L'histoire :
Agée d’une dizaine d’années, Dewi fait toujours le même cauchemar : elle est poursuivie par un drone de surveillance à travers une grande ville. Elle court à travers la foule, elle lui échappe en montant dans un ascenseur, elle se retrouve au sommet d’un immeuble, et elle saute dans le vide. Sa dernière pensée avant de se réveiller en sursaut, c’est que cette ville ressemble à Tokyo… alors même qu’elle n’y a jamais mis les pieds. Elle discute de cette étrange récurrence onirique avec son chat-intelligence-artificielle, prénommé Phil. Puis elle fait semblant de dormir, lorsque la nurse Baba fait une inspection dans sa chambre. L’imitation semble fonctionner : l’androïde nurse fait un tour, tue une mouche et repart sans un bruit. Mais comment font les mouches pour réussir à pénétrer régulièrement en cet endroit hermétique ? D’ailleurs, pourquoi les insectes et les animaux en général sont-ils irrépressiblement attirés par elle ? Dans le bureau de direction de l’orphelinat, les instances abordent ce sujet. Dewi Setiawan – de son vrai patronyme Vega – est un clone, dotée d’un mimétisme chimique dans son ADN. C’est-à-dire que, sans explication, son expression génétique émet des phéromones qui poussent les animaux à la percevoir comme l’une des leurs et à rechercher son contact.

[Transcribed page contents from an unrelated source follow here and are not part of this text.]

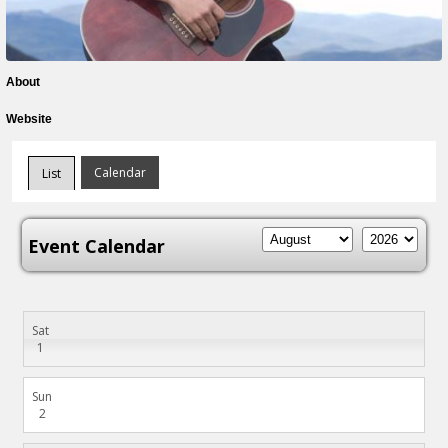
About
Website
Calendar
List
Event Calendar
Sat
1
Sun
2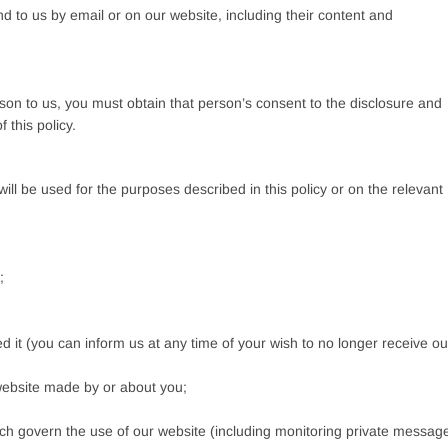
 to us by email or on our website, including their content and
son to us, you must obtain that person’s consent to the disclosure and
 this policy.
ill be used for the purposes described in this policy or on the relevant
;
d it (you can inform us at any time of your wish to no longer receive ou
 website made by or about you;
ich govern the use of our website (including monitoring private messag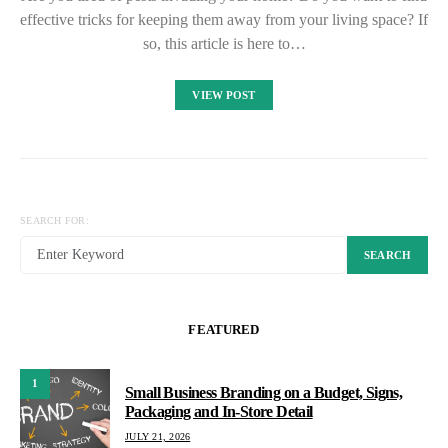
effective tricks for keeping them away from your living space? If
so, this article is here to…
VIEW POST
SEARCH FOR:
SEARCH
FEATURED
1
Small Business Branding on a Budget, Signs,
Packaging and In-Store Detail
JULY 21, 2026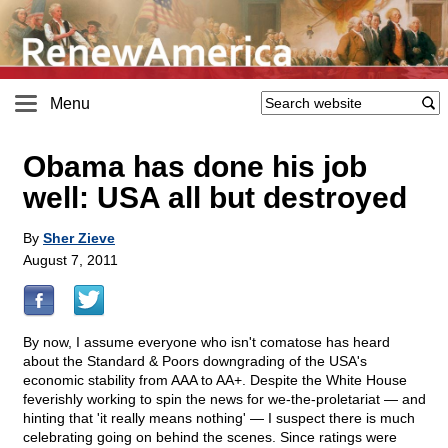
Menu
Obama has done his job
well: USA all but destroyed
By
Sher Zieve
August 7, 2011
By now, I assume everyone who isn't comatose has heard
about the Standard & Poors downgrading of the USA's
economic stability from AAA to AA+. Despite the White House
feverishly working to spin the news for we-the-proletariat — and
hinting that 'it really means nothing' — I suspect there is much
celebrating going on behind the scenes. Since ratings were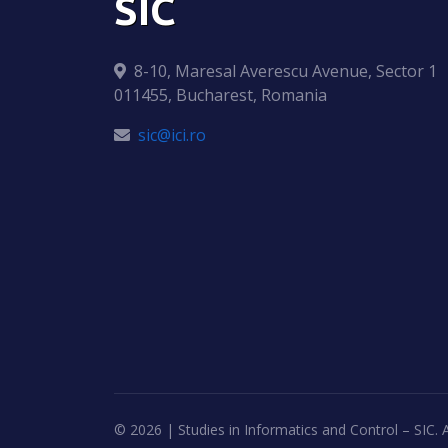
SIC
8-10, Maresal Averescu Avenue, Sector 1
011455, Bucharest, Romania
sic@ici.ro
©
2026 | Studies in Informatics and Control – SIC. A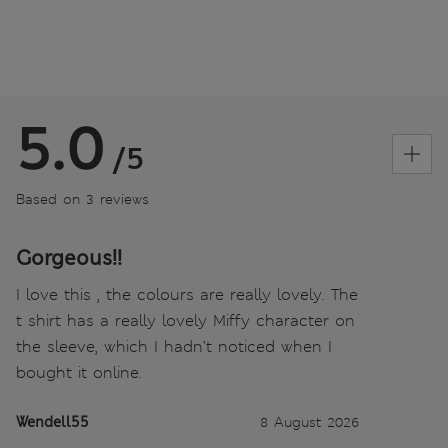
5.0
/5
Based on 3 reviews
Gorgeous!!
I love this , the colours are really lovely. The
t shirt has a really lovely Miffy character on
the sleeve, which I hadn’t noticed when I
bought it online.
Wendell55
8 August 2026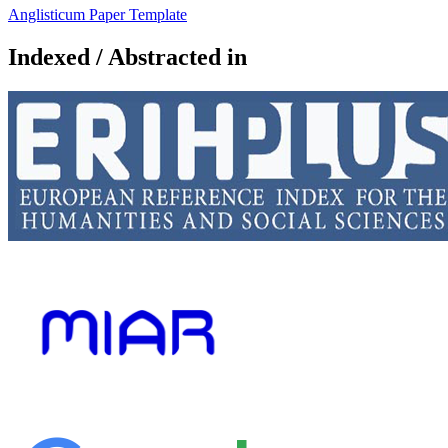
Anglisticum Paper Template
Indexed / Abstracted in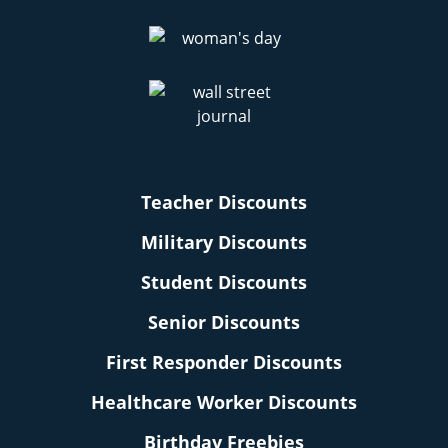
Teacher Discounts
Military Discounts
Student Discounts
Senior Discounts
First Responder Discounts
Healthcare Worker Discounts
Birthday Freebies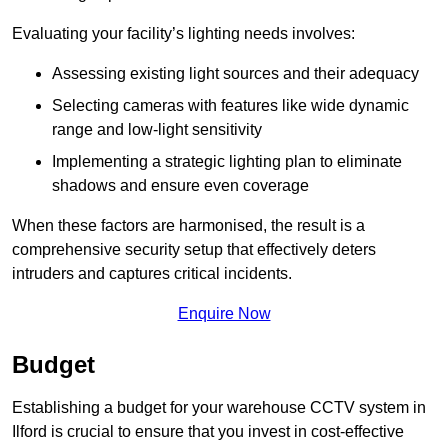
Evaluating your facility’s lighting needs involves:
Assessing existing light sources and their adequacy
Selecting cameras with features like wide dynamic
range and low-light sensitivity
Implementing a strategic lighting plan to eliminate
shadows and ensure even coverage
When these factors are harmonised, the result is a
comprehensive security setup that effectively deters
intruders and captures critical incidents.
Enquire Now
Budget
Establishing a budget for your warehouse CCTV system in
Ilford is crucial to ensure that you invest in cost-effective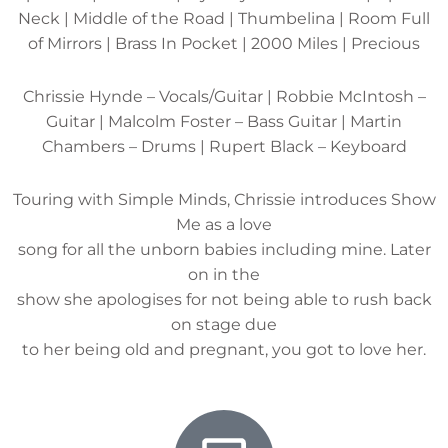
Neck | Middle of the Road | Thumbelina | Room Full
of Mirrors | Brass In Pocket | 2000 Miles | Precious
Chrissie Hynde – Vocals/Guitar | Robbie McIntosh –
Guitar | Malcolm Foster – Bass Guitar | Martin
Chambers – Drums | Rupert Black – Keyboard
Touring with Simple Minds, Chrissie introduces Show
Me as a love
song for all the unborn babies including mine. Later
on in the
show she apologises for not being able to rush back
on stage due
to her being old and pregnant, you got to love her.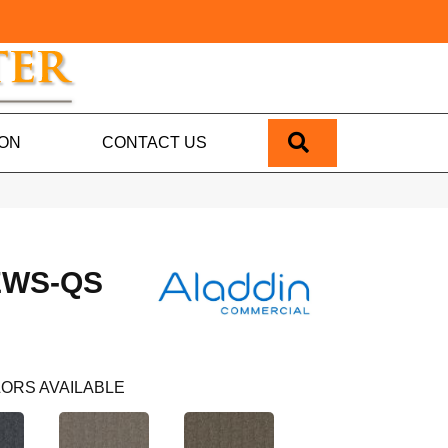
SEARCH
ION
CONTACT US
EWS-QS
ORS AVAILABLE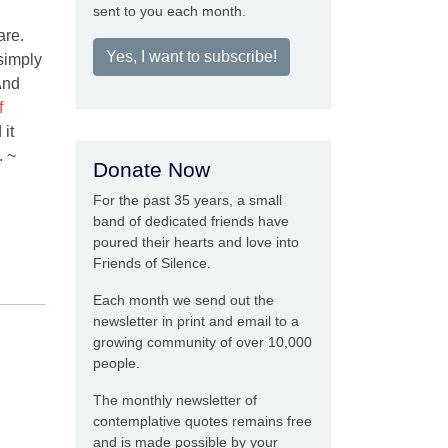
sent to you each month.
are.
Yes, I want to subscribe!
simply
 And
f
 it
. ~
Donate Now
For the past 35 years, a small
band of dedicated friends have
poured their hearts and love into
Friends of Silence.
Each month we send out the
newsletter in print and email to a
growing community of over 10,000
people.
The monthly newsletter of
contemplative quotes remains free
and is made possible by your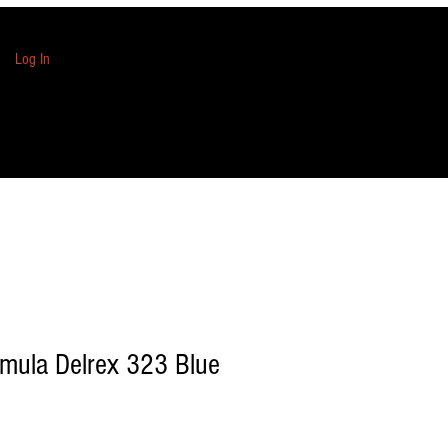
Log In
mula Delrex 323 Blue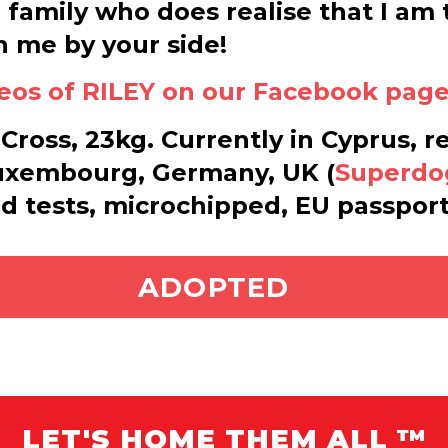
l family who does realise that I a
h me by your side!
eos of RILEY on our Facebook page 
Cross, 23kg. Currently in Cyprus, r
uxembourg, Germany, UK (
Superdo
od tests, microchipped, EU passport
ADOPT ME
ADOPTED
LET'S HOME THEM ALL ™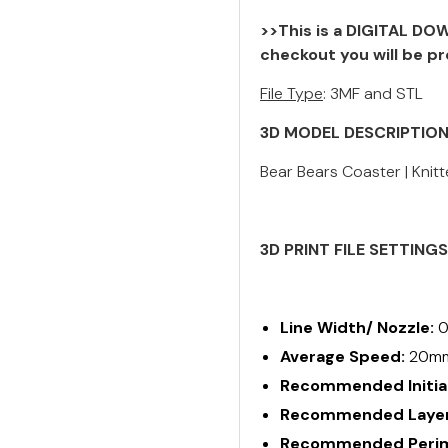
>>This is a DIGITAL DOW
checkout you will be pr
File Type
: 3MF and STL
3D MODEL DESCRIPTIO
Bear Bears Coaster | Knitt
3D PRINT FILE SETTING
Line Width/ Nozzle:
0
Average Speed:
20m
Recommended Initial
Recommended Layer
Recommended Perime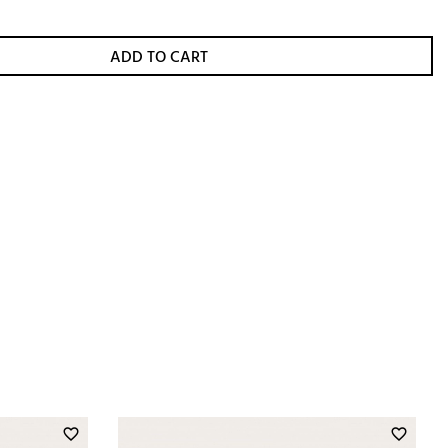
ADD TO CART
favorite_border
favorite_border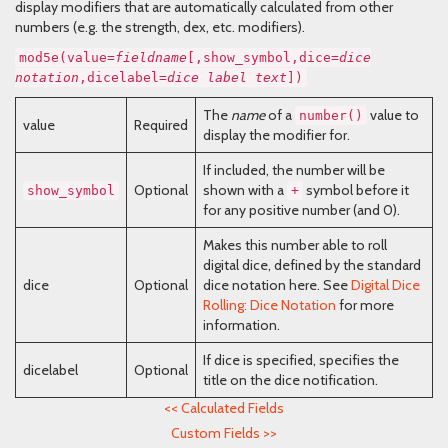
display modifiers that are automatically calculated from other
numbers (e.g. the strength, dex, etc. modifiers).
mod5e(value=
fieldname
[,show_symbol,dice=
dice
notation
,dicelabel=
dice label text
])
The
name
of a
value to
number()
value
Required
display the modifier for.
If included, the number will be
Optional
shown with a
symbol before it
show_symbol
+
for any positive number (and 0).
Makes this number able to roll
digital dice, defined by the standard
dice
Optional
dice notation here. See
Digital Dice
Rolling: Dice Notation
for more
information.
If dice is specified, specifies the
dicelabel
Optional
title on the dice notification.
<<
Calculated Fields
Custom Fields
>>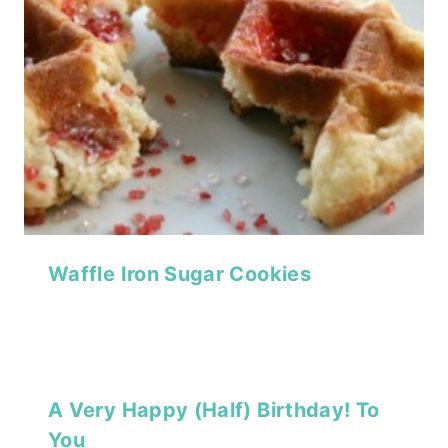
Waffle Iron Sugar Cookies
A Very Happy (Half) Birthday! To
You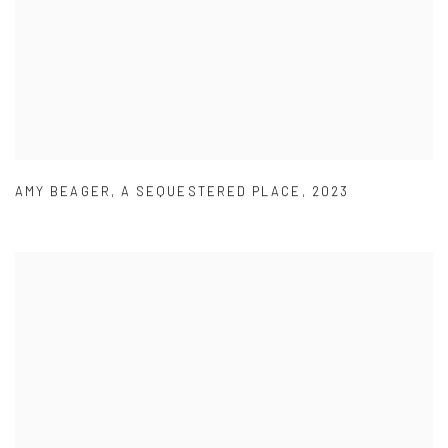
AMY BEAGER
,
A SEQUESTERED PLACE
,
2023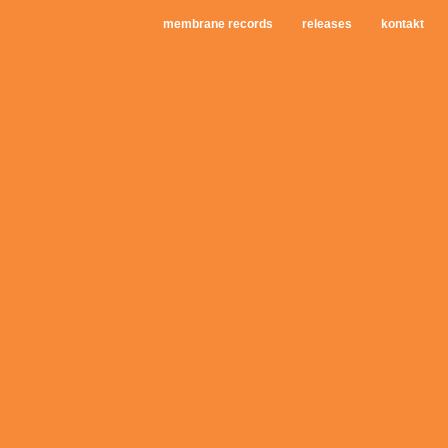
membrane records
releases
kontakt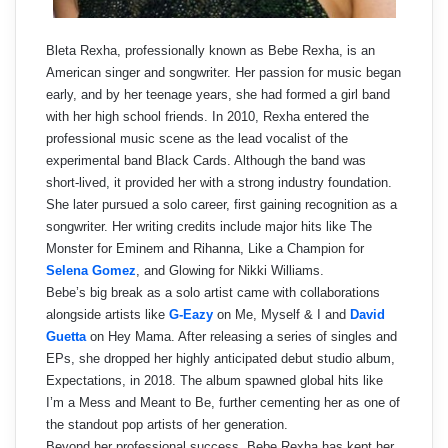
Bleta Rexha, professionally known as Bebe Rexha, is an
American singer and songwriter. Her passion for music began
early, and by her teenage years, she had formed a girl band
with her high school friends. In 2010, Rexha entered the
professional music scene as the lead vocalist of the
experimental band Black Cards. Although the band was
short-lived, it provided her with a strong industry foundation.
She later pursued a solo career, first gaining recognition as a
songwriter. Her writing credits include major hits like The
Monster for Eminem and Rihanna, Like a Champion for
Selena Gomez
, and Glowing for Nikki Williams.
Bebe’s big break as a solo artist came with collaborations
alongside artists like
G-Eazy
on Me, Myself & I and
David
Guetta
on Hey Mama. After releasing a series of singles and
EPs, she dropped her highly anticipated debut studio album,
Expectations, in 2018. The album spawned global hits like
I’m a Mess and Meant to Be, further cementing her as one of
the standout pop artists of her generation.
Beyond her professional success, Bebe Rexha has kept her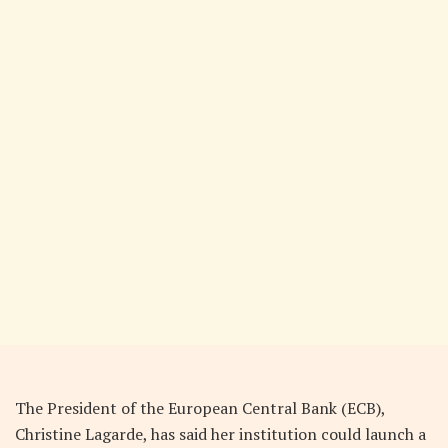
The President of the European Central Bank (ECB),
Christine Lagarde, has said her institution could launch a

Ce qu'on en pense sur la planète BD :
Dewi et ses sœurs est une sorte de suite à Vega, thriller d’anticipation publié chez Albin Michel en août 2022, par les mêmes auteurs : Serge Lehman (au scenar) et Yann Legendre (au dessin). Il peut se lire à la suite (ça se passe quelques années plus tard), mais peut aussi se découvrir tout à fait indépendamment. On retrouve surtout le Docteur Pongo, gourou bio-techno affublé de 15% de génome d’orang-outang, qui a cloné une gamine 10 fois : la fameuse Dewi du titre. A travers une narration qui ne vous prend pas par la main, cette jeune héroïne intelligente et débrouillarde part en quête de ses origines, à travers une société futuriste ultra contrôlée par divers robots et IA. Elle se découvre 10 clones d’elle-même et tente de comprendre les raisons de son anomalie génétique (elle est l’amie des animaux !). Les thèmes du clonage, de la robotique, du crépuscule de l’anthropocène et toujours de l’animalisme sont au rendez-vous. Les 4 chapitres se déroulent toujours à travers un visuel infographique qui rebutera les amateurs de « beau dessin », mais qui se laissera apprécier par les artistes numériques. Cette fois, Legendre laisse tout en noir et blanc (et niveaux de gris, et ombres éthérées et effets de brumes et de lumières). C’est tout à la fois hypnotique, mais aussi assez figé lors des scènes d’action (malgré les lignes de fuite), avec des éléments de décors et des détails dupliqués… Le reflet d’un gros boulot tout de même, sur un scénar pour le moins torturé, mais post-techno-bio-génétique qui interpelle.